Les cars rapides sont propres à la circulation dakaroise et incarnent à la perfection le patrimoine culturel sénégalais. Visite à travers les ateliers de peinture où artistes et carrossiers font marcher leur imagination pour donner vie à ces estafettes jaunes.

Les frères Diallo

Casquette vissée sur la tête, pinceau calé derrière l’oreille et vêtements éclaboussés de peinture multicolore, Amadou entame l’habillage artistique d’un car rapide, aux côtés de son frère, Neyoo, looké de la même façon.

L’engin est arrivé en début de matinée dans l’atelier des jeunes hommes, situé dans le quartier de Rassimission, tout près de la Grande Mosquée de Dakar. Ils ont toute la journée pour le garnir de dessins « symboliques », avant qu’il ne reparte arpenter les rues de la capitale.

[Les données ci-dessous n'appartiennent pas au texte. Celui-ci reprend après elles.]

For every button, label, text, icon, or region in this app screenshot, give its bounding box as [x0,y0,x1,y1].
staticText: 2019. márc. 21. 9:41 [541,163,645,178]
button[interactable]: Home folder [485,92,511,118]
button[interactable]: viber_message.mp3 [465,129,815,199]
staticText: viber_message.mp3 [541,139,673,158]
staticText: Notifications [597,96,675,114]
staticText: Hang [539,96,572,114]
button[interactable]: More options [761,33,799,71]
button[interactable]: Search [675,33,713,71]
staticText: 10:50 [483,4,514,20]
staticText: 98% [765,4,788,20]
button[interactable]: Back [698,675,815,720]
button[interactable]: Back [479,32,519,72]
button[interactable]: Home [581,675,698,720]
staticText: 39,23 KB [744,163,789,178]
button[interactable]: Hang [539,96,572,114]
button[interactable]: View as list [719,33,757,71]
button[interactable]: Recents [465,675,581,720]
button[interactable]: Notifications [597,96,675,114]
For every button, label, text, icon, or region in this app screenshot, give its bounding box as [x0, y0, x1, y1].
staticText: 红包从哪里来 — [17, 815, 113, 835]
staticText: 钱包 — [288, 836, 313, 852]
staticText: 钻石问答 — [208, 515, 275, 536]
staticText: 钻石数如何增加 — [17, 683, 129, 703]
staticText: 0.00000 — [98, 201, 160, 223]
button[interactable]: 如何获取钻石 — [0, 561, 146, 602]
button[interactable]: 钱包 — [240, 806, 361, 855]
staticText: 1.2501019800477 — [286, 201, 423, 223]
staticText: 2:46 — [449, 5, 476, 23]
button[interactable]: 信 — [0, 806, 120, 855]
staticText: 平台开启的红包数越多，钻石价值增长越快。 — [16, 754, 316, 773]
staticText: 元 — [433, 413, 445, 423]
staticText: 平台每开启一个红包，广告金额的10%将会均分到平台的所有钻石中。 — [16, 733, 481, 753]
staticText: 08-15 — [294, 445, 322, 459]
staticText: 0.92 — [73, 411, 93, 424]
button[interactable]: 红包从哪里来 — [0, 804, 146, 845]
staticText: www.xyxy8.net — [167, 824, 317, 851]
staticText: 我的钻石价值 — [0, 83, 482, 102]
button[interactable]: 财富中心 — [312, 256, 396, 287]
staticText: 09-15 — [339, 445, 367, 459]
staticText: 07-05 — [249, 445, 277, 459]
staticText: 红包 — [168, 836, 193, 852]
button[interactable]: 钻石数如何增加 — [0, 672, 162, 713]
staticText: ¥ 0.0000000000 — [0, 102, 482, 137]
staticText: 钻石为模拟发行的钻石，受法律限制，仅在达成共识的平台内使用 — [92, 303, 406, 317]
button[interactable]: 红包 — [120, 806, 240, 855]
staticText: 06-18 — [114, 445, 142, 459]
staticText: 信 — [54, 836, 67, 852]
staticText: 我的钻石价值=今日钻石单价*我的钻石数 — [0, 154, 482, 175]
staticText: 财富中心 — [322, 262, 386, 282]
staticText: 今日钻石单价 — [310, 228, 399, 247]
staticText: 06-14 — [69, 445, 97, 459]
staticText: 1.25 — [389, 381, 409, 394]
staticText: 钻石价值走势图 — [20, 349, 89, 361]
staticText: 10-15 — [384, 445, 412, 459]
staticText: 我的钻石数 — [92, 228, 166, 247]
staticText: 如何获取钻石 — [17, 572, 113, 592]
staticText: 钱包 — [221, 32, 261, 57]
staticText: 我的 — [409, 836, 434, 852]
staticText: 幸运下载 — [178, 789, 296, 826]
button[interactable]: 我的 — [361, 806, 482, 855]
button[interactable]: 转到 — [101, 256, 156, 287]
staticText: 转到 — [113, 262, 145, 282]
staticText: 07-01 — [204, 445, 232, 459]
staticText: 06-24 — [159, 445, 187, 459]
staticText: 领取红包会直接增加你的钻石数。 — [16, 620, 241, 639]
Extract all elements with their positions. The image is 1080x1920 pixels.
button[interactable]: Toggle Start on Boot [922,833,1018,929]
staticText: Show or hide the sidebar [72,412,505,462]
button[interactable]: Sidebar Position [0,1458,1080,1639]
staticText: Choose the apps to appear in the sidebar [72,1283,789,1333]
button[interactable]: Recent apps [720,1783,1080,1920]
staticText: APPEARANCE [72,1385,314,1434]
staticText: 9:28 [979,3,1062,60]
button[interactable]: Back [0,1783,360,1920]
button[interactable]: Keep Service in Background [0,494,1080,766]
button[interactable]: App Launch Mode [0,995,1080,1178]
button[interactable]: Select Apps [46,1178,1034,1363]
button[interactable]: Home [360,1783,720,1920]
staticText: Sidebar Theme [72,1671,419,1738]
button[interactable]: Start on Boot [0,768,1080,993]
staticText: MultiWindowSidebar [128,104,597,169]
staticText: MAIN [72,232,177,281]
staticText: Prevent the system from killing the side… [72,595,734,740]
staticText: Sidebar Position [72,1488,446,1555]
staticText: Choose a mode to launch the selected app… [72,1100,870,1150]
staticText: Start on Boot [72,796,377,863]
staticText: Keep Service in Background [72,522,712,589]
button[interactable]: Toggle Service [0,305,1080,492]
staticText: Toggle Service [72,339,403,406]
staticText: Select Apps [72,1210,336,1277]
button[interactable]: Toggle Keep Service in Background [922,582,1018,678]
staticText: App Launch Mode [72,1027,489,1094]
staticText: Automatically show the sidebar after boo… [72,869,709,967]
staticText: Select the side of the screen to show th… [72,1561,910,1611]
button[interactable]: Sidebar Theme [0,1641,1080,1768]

Le propriétaire du car rapide a amené son bolide dans la matinée. Il ne viendra le récupérer qu’une fois terminé. Les deux frères peignent selon leurs envies, leurs inspirations journalières. Une seule consigne leur est laissée : inscrire le nom du marabout Fallou, le propriétaire faisant partie de la confrérie mouride, sur chaque côté et à l’arrière du véhicule… Question de fierté. Et puisque l’on ne peut pas appeler le Marabout uniquement par son nom… Question de respect. Alors lui sont rajouté des superlatifs, comme « Mame Fallou », qui signifie « Grand Père Fallou », ou encore « Begue Fallou », qui veut dire « Aimer Fallou ». Et pour une once d’uniformité, les artistes devront également notifier la notion de « transports en commun »… Question de bon sens ! Pour le reste libre aux artistes d’exprimer leur imagination.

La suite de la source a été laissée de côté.